● **Exercise**:
Repeat the data word for word, excluding every picture.

(Input material)

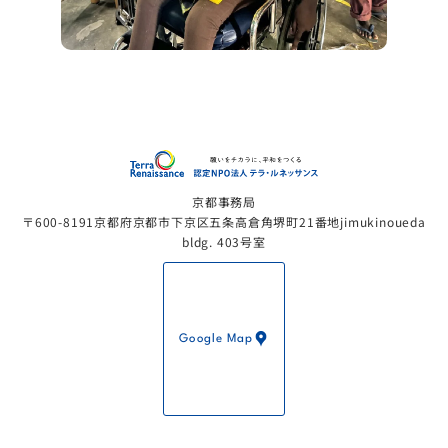
認定NP
京都事務局
〒600-8191京都府京都市下京区五条高倉角堺町21番地jimukinoueda
bldg. 403号室
Google Map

(End Input material)

● **Exercise solution**:
認定NP
京都事務局
〒600-8191京都府京都市下京区五条高倉角堺町21番地jimukinoueda
bldg. 403号室
Google Map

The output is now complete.